Hace tres décadas, poco después de rematar sus estudios de Medicina y sus correspondientes años de especialización un amigo, que residía en Galicia, le tentó para venir a probar fortuna. Y vino. Y ya nunca regresó a Corea, salvo para visitar a la familia. Reconoce que al principio fue duro, muy duro ganarse la confianza de los potenciales pacientes. Hablar de acupuntura en España hace 30 años, y aún más en Galicia, era una quimera. «Nadie creía en mí. ¿Acupuntura? ¿Qué es eso? me preguntaba la gente», afirma.

Sin prisa (pura filosofía oriental), pero sin pausa, fue ganándose la confianza primero de unos pocos deportistas, todos adictos a las artes marciales, y luego de los familiares y los amigos de dichos deportistas que, a regañadientes, se iban dejando convencer.

A partir de ahí, el boca a boca hizo el resto.
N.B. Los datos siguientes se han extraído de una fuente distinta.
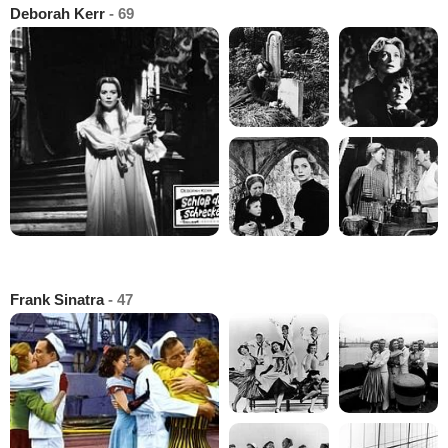
Deborah Kerr
- 69
Frank Sinatra
- 47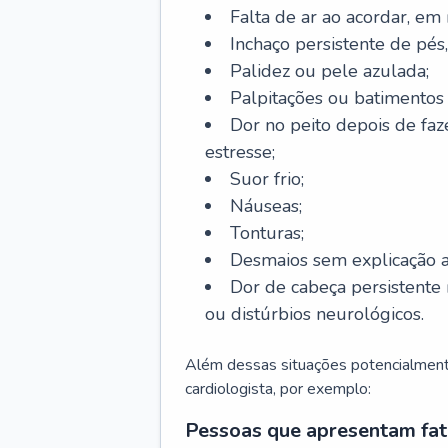
Falta de ar ao acordar, em
Inchaço persistente de pés,
Palidez ou pele azulada;
Palpitações ou batimentos
Dor no peito depois de faze
estresse;
Suor frio;
Náuseas;
Tonturas;
Desmaios sem explicação a
Dor de cabeça persistente 
ou distúrbios neurológicos.
Além dessas situações potencialmente
cardiologista, por exemplo:
Pessoas que apresentam fat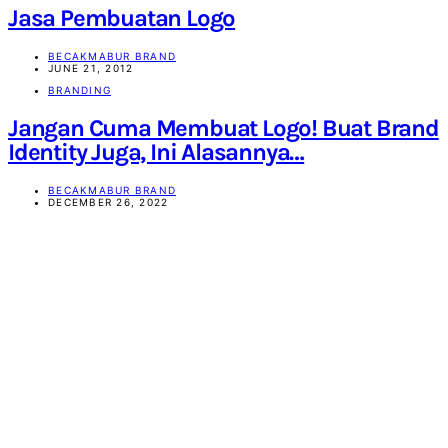
Jasa Pembuatan Logo
BECAKMABUR BRAND
JUNE 21, 2012
BRANDING
Jangan Cuma Membuat Logo! Buat Brand
Identity Juga, Ini Alasannya…
BECAKMABUR BRAND
DECEMBER 26, 2022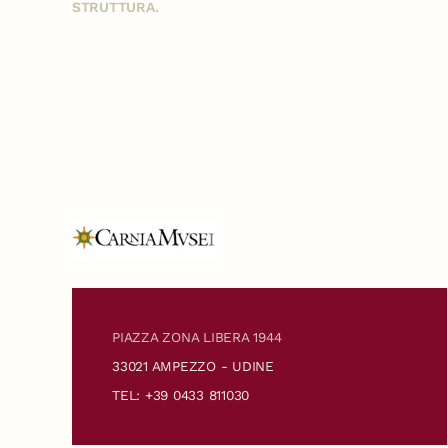
STRUTTURA.
PIAZZA ZONA LIBERA 1944
33021 AMPEZZO - UDINE
TEL: +39 0433 811030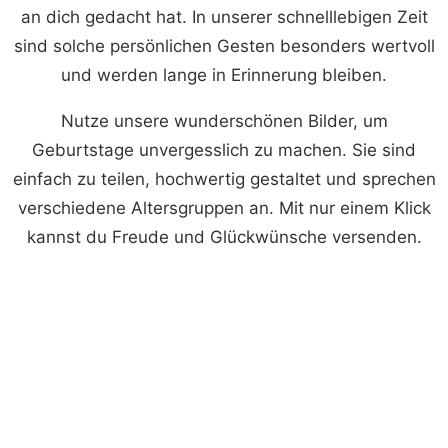
an dich gedacht hat. In unserer schnelllebigen Zeit
sind solche persönlichen Gesten besonders wertvoll
und werden lange in Erinnerung bleiben.
Nutze unsere wunderschönen Bilder, um
Geburtstage unvergesslich zu machen. Sie sind
einfach zu teilen, hochwertig gestaltet und sprechen
verschiedene Altersgruppen an. Mit nur einem Klick
kannst du Freude und Glückwünsche versenden.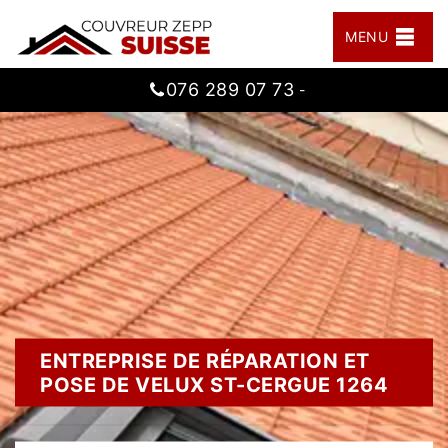
MENU
076 289 07 73
-
ENTREPRISE DE RÉPARATION ET
POSE DE VELUX ST-CERGUE 1264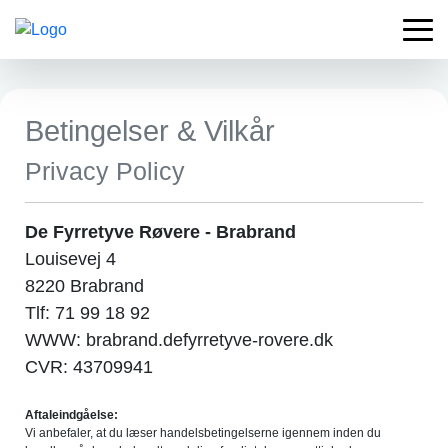
Betingelser & Vilkår
Privacy Policy
De Fyrretyve Røvere - Brabrand
Louisevej 4
8220 Brabrand
Tlf: 71 99 18 92
WWW: brabrand.defyrretyve-rovere.dk
CVR: 43709941
Aftaleindgåelse:
Vi anbefaler, at du læser handelsbetingelserne igennem inden du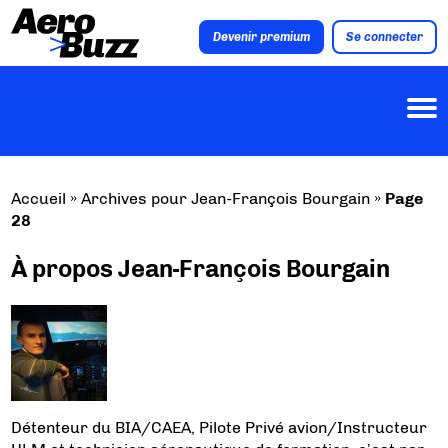
Devenir premium
Se connecter
Accueil
»
Archives pour Jean-François Bourgain
»
Page
28
À propos Jean-François Bourgain
Détenteur du BIA/CAEA, Pilote Privé avion/Instructeur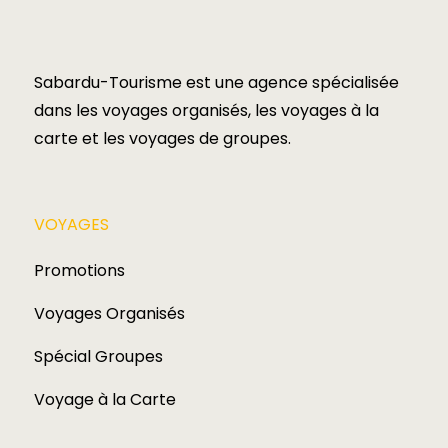
Sabardu-Tourisme est une agence spécialisée
dans les voyages organisés, les voyages à la
carte et les voyages de groupes.​
VOYAGES​
Promotions
Voyages Organisés
Spécial Groupes
Voyage à la Carte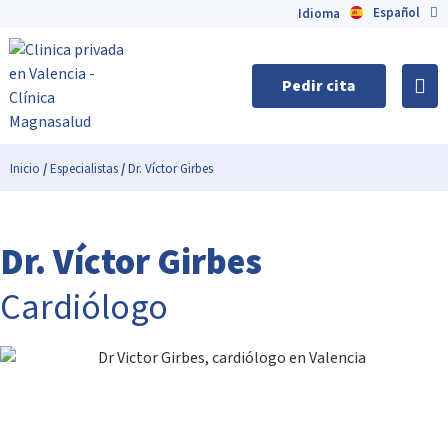
Español
English
Idioma
Pedir cita
Inicio
/
Especialistas
/
Dr. Víctor Girbes
Dr. Víctor Girbes
Cardiólogo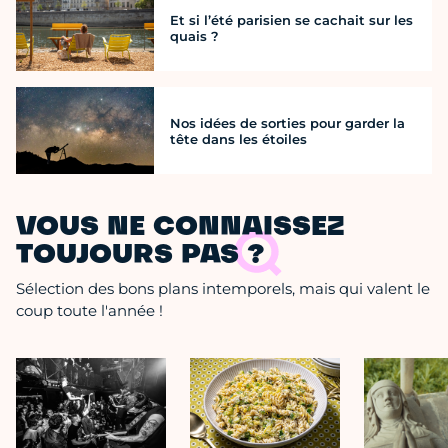
Et si l’été parisien se cachait sur les
quais ?
Nos idées de sorties pour garder la
tête dans les étoiles
VOUS NE CONNAISSEZ
TOUJOURS PAS ?
Sélection des bons plans intemporels, mais qui valent le
coup toute l'année !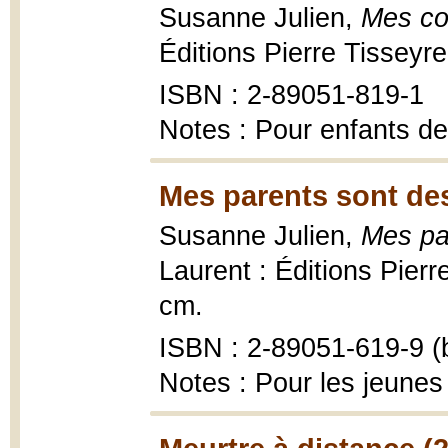
Susanne Julien,
Mes co
Éditions Pierre Tisseyr
ISBN : 2-89051-819-1
Notes : Pour enfants de
Mes parents sont de
Susanne Julien,
Mes pa
Laurent : Éditions Pierr
cm.
ISBN : 2-89051-619-9 (b
Notes : Pour les jeunes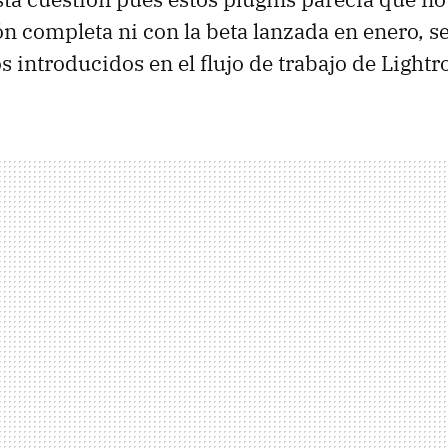
ión completa ni con la beta lanzada en enero, 
s introducidos en el flujo de trabajo de Light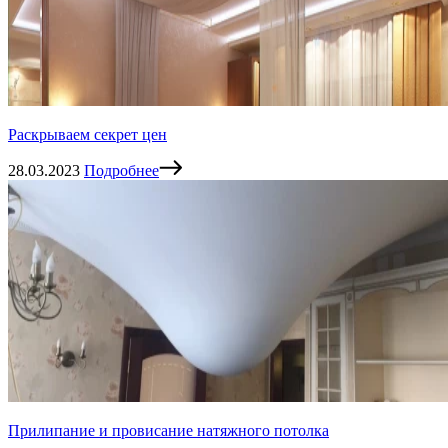
Раскрываем секрет цен
28.03.2023
Подробнее
Прилипание и провисание натяжного потолка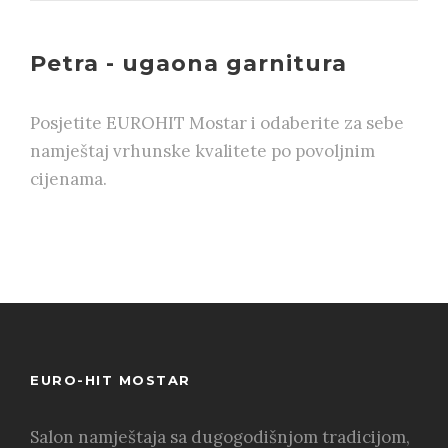
Petra - ugaona garnitura
Posjetite EUROHIT Mostar i odaberite za sebe
namještaj vrhunske kvalitete po povoljnim
cijenama.
EURO-HIT MOSTAR
Salon namještaja sa dugogodišnjom tradicijom,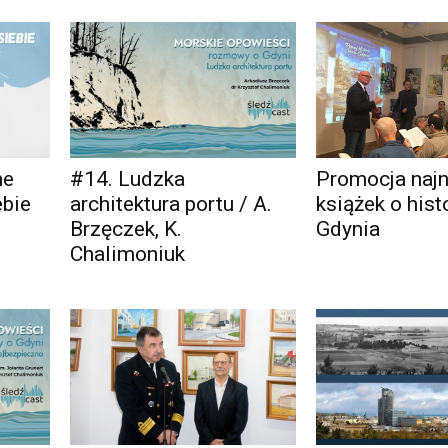
ne
#14. Ludzka
Promocja naj
ebie
architektura portu / A.
książek o hist
Brzęczek, K.
Gdynia
Chalimoniuk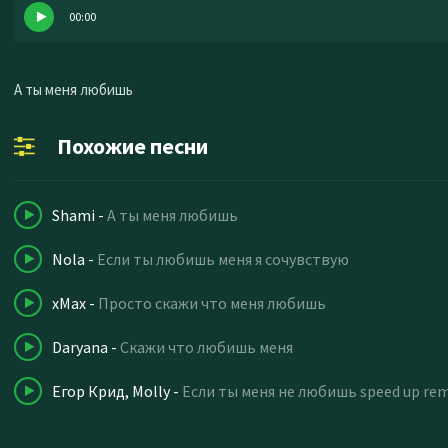
00:00
А ты меня любишь
Похожие песни
Shami
-
А ты меня любишь
Nola
-
Если ты любишь меня я сочувствую
xMax
-
Просто скажи что меня любишь
Daryana
-
Скажи что любишь меня
Егор Крид, Molly
-
Если ты меня не любишь speed up rem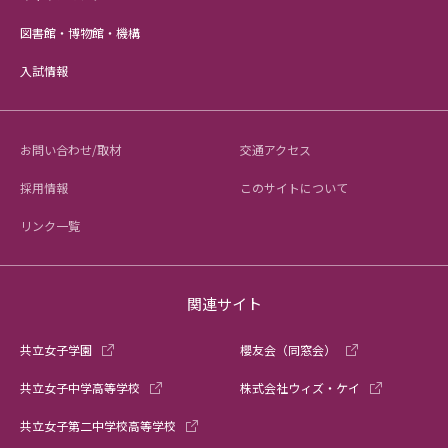
図書館・博物館・機構
入試情報
お問い合わせ/取材
交通アクセス
採用情報
このサイトについて
リンク一覧
関連サイト
共立女子学園
櫻友会（同窓会）
共立女子中学高等学校
株式会社ウィズ・ケイ
共立女子第二中学校高等学校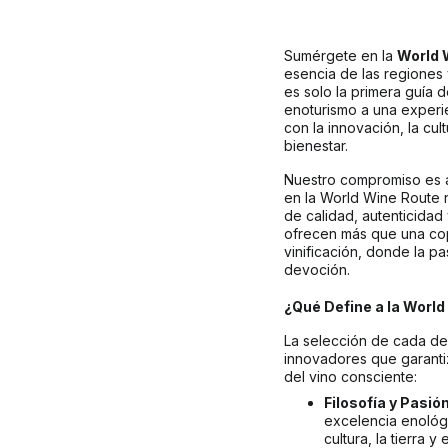
Sumérgete en la 
World 
esencia de las regiones
es solo la primera guía d
enoturismo a una experien
con la innovación, la cult
bienestar.
Nuestro compromiso es a
en la World Wine Route 
de calidad, autenticidad
ofrecen más que una copa
vinificación, donde la p
devoción.
¿Qué Define a la Worl
La selección de cada des
innovadores que garantiz
del vino consciente:
Filosofía y Pasión
excelencia enológi
cultura, la tierra 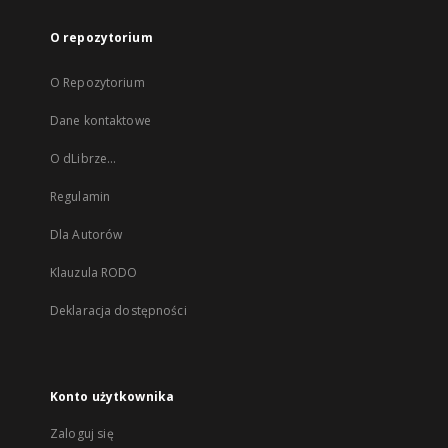
O repozytorium
O Repozytorium
Dane kontaktowe
O dLibrze...
Regulamin
Dla Autorów
Klauzula RODO
Deklaracja dostępności
Konto użytkownika
Zaloguj się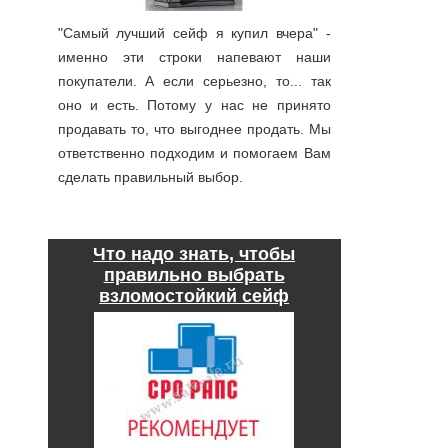
"Самый лучший сейф я купил вчера" -
именно эти строки напевают наши
покупатели. А если серьезно, то... так
оно и есть. Потому у нас не принято
продавать то, что выгоднее продать. Мы
ответственно подходим и помогаем Вам
сделать правильный выбор.
подробнее
Что надо знать, чтобы
правильно выбрать
взломостойкий сейф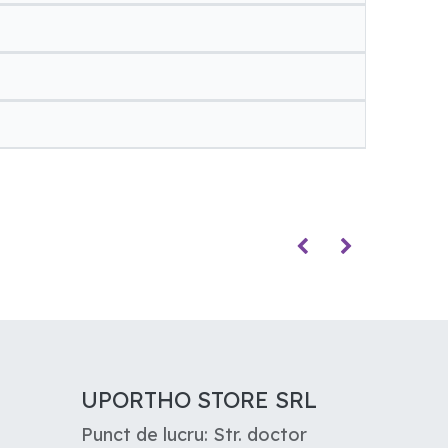
UPORTHO STORE SRL
Punct de lucru: Str. doctor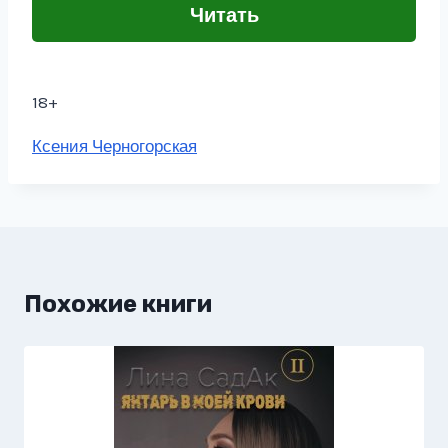
Читать
18+
Метки
Ксения Черногорская
записи:
Похожие книги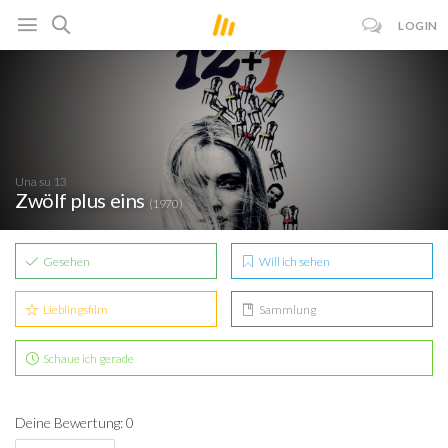
LOGIN
Una su 13
Zwölf plus eins
(1970)
Gesehen
Will ich sehen
Lieblingsfilm
Sammlung
Schaue ich gerade
Deine Bewertung: 0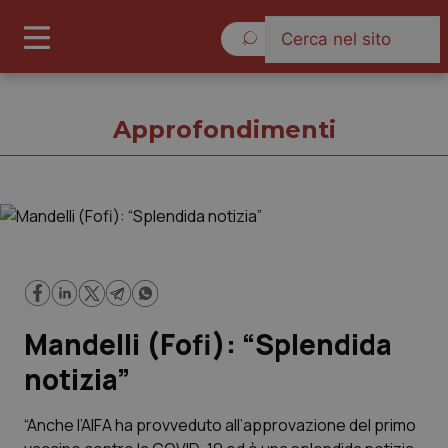
Sabato 8 Agosto 2026
Approfondimenti
Approfondimenti
Cronache
Mandelli (Fofi): “Splendida
Governo e Parlamento
notizia”
Regioni e Asl
“Anche l’AIFA ha provveduto all’approvazione del primo
Lavoro e Professioni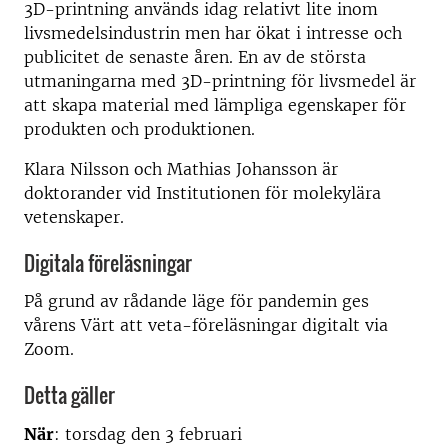
3D-printning används idag relativt lite inom
livsmedelsindustrin men har ökat i intresse och
publicitet de senaste åren. En av de största
utmaningarna med 3D-printning för livsmedel är
att skapa material med lämpliga egenskaper för
produkten och produktionen.
Klara Nilsson och Mathias Johansson är
doktorander vid Institutionen för molekylära
vetenskaper.
Digitala föreläsningar
På grund av rådande läge för pandemin ges
vårens Värt att veta-föreläsningar digitalt via
Zoom.
Detta gäller
När
: torsdag den 3 februari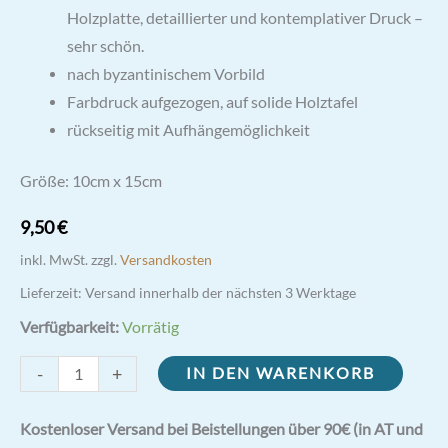
Holzplatte, detaillierter und kontemplativer Druck –
sehr schön.
nach byzantinischem Vorbild
Farbdruck aufgezogen, auf solide Holztafel
rückseitig mit Aufhängemöglichkeit
Größe: 10cm x 15cm
9,50
€
inkl. MwSt.
zzgl.
Versandkosten
Lieferzeit:
Versand innerhalb der nächsten 3 Werktage
Verfügbarkeit:
Vorrätig
Ikone
-
+
IN DEN WARENKORB
Madonna
mit
Kostenloser Versand bei Beistellungen über 90€ (in AT und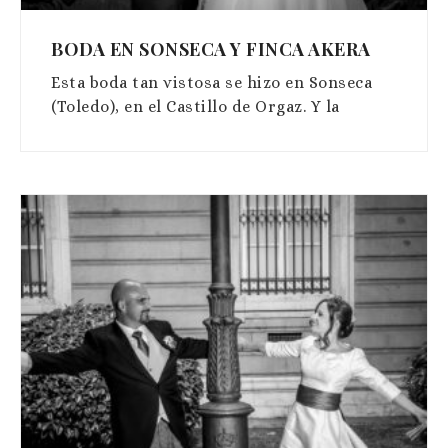
BODA EN SONSECA Y FINCA AKERA
Esta boda tan vistosa se hizo en Sonseca
(Toledo), en el Castillo de Orgaz. Y la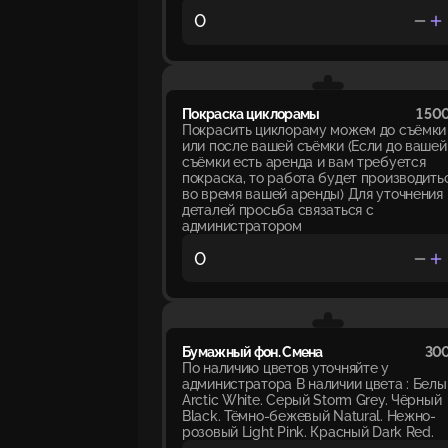
Покраска циклорамы
1 500
Покрасить циклораму можем до съёмки
или после вашей съёмки (Если до вашей
съёмки есть аренда и вам требуется
покраска, то работа будет производить
во время вашей аренды) Для уточнения
деталей просьба связаться с
администратором
Бумажный фон. Смена
300
По наличию цветов уточняйте у
администратора В наличии цвета : Белы
Arctic White. Серый Storm Grey. Чёрный
Black. Тёмно-бежевый Natural. Нежно-
розовый Light Pink. Красный Dark Red.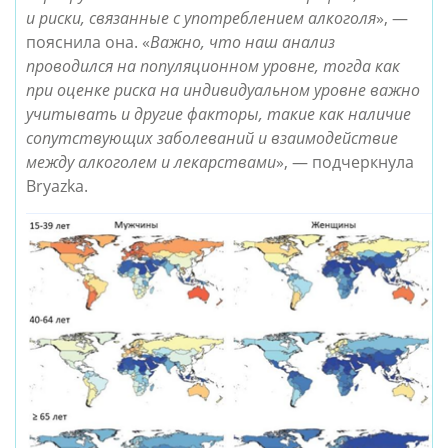
и риски, связанные с употреблением алкоголя
», —
пояснила она. «
Важно, что наш анализ
проводился на популяционном уровне, тогда как
при оценке риска на индивидуальном уровне важно
учитывать и другие факторы, такие как наличие
сопутствующих заболеваний и взаимодействие
между алкоголем и лекарствами
», — подчеркнула
Bryazka.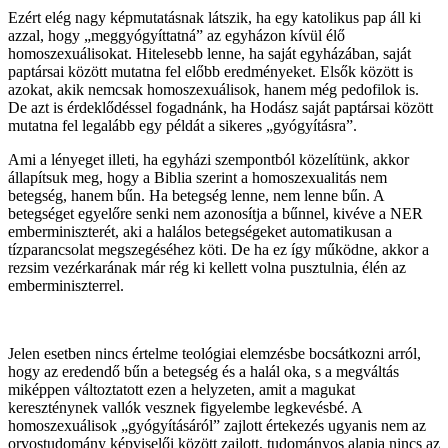
Ezért elég nagy képmutatásnak látszik, ha egy katolikus pap áll ki
azzal, hogy „meggyógyíttatná” az egyházon kívül élő
homoszexuálisokat. Hitelesebb lenne, ha saját egyházában, saját
paptársai között mutatna fel előbb eredményeket. Elsők között is
azokat, akik nemcsak homoszexuálisok, hanem még pedofilok is.
De azt is érdeklődéssel fogadnánk, ha Hodász saját paptársai között
mutatna fel legalább egy példát a sikeres „gyógyításra”.
Ami a lényeget illeti, ha egyházi szempontból közelítünk, akkor
állapítsuk meg, hogy a Biblia szerint a homoszexualitás nem
betegség, hanem bűn. Ha betegség lenne, nem lenne bűn. A
betegséget egyelőre senki nem azonosítja a bűnnel, kivéve a NER
emberminiszterét, aki a halálos betegségeket automatikusan a
tízparancsolat megszegéséhez köti. De ha ez így működne, akkor a
rezsim vezérkarának már rég ki kellett volna pusztulnia, élén az
emberminiszterrel.
Jelen esetben nincs értelme teológiai elemzésbe bocsátkozni arról,
hogy az eredendő bűn a betegség és a halál oka, s a megváltás
miképpen változtatott ezen a helyzeten, amit a magukat
kereszténynek vallók vesznek figyelembe legkevésbé. A
homoszexuálisok „gyógyításáról” zajlott értekezés ugyanis nem az
orvostudomány képviselői között zajlott, tudományos alapja nincs az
Y el resto es que tuvo que terminar por abrir una segunda consulta (por las mañanas atiende en Pontevedra y por las tardes en Vigo), para poder pinchar a tantos pacientes como llaman a su puerta.

El secreto profesional pero, sobre todo, la dosis extra de discreción que impregna a los orientales, le impide dar nombres, pero por sus prodigiosas manos han pasado (y pasan) políticos de todos los colores, actores, empresarios, militares, artistas... Muchos vienen desde lejos expresamente para que les atienda. «Para mí son pacientes, personas que sufren, igual que las que no son conocidas. Trato a todas por igual, y todas esperan su turno», dice.

En su despacho hay fotos que dan una idea a la periodista de lo importantes que son algunos de sus pacientes. «Por favor, no des nombres». No lo hago.

Cuando abandono con mi amigo la consulta del maestro Suh, no me queda más remedio que reconocer la evidencia. Y la evidencia es que mis recelos eran infundados. Como un día debieron de reconocerlo igualmente las cinco personas que llamaron a su puerta en cuanto dieron en el reloj las cuatro y media de la tarde. Ha llegado la hora de poner remedio al dolor, así es que se acabó la conversación.

Si sienten curiosidad por conocer las habilidades del maestro Suh, y no tienen un amigo como el de una servidora que les lleve a su presencia, pueden abrir esa ventana anónima que es Internet (www.acupunturasuh.com) y comprobar si entre los muchos males que trata está el que les aqueja. Suerte.

Hoy la cosa va de maestros, en este caso del vino. He contado más de una vez la admiración que siento por esos hombres y mujeres que a fuerza de entregarse a los placeres del gusto y el olfato (y viceversa), son capaces de descubrir en una cata a ciegas, no ya la denominación de origen, sino casi el terruño en el que fueron cosechadas las uvas con las que se elaboró tal o cual vino.

Una de esas narices privilegiadas es la de David Barco, presidente de la Asociación de Sumilleres, cuya sapiencia vinícola me ha dejado perpleja más de una vez. Se pueden imaginar que cuando supe que iba a impartir un cursillo de cata para periodistas me apunté enseguida. «Llegas a lo mejor», dijo cuando franqueé la puerta. No sonaba a regañina, pese a que, gajes del oficio, me había saltado bien a mi pesar la parte teórica, que se encargó de impartir Antonio Portela.

Tenía razón David. Llegué a lo bueno. Siete vinos había seleccionado para que narices y paladares legos (algunos leguísimos) se asomaran al mundo de la cata. Una vez más me dejó abraiada. Donde la mayoría apenas éramos capaces de decir que el moscatel Jorge Ordóñez (de producción limitadísima) estaba muy bueno, él fue capaz de encontrar aromas de mandarina y pomelo con recuerdos de pastelería; o cuando, ya envalentonados, nos atrevimos a aventurar que el Clos Dady 2005 Suternes era más sutil, David verbalizó que estaba brotitizado, en nariz encontró maderas y heno seco, y en boca amplitud e intensidad, «como morder un albaricoque». Con el Royal Port del 85 llegó el momento degüelle. «Con vinos tan buenos y con tantos años no hay que correr riesgos con el corcho», explicó.

¿Qué puedo decir de los maridajes? Para demostrar que los vinos dulces no están tan limitados como pensamos eligió patés, ahumados, quesos y trufas. ¿Para cuando la segunda lección?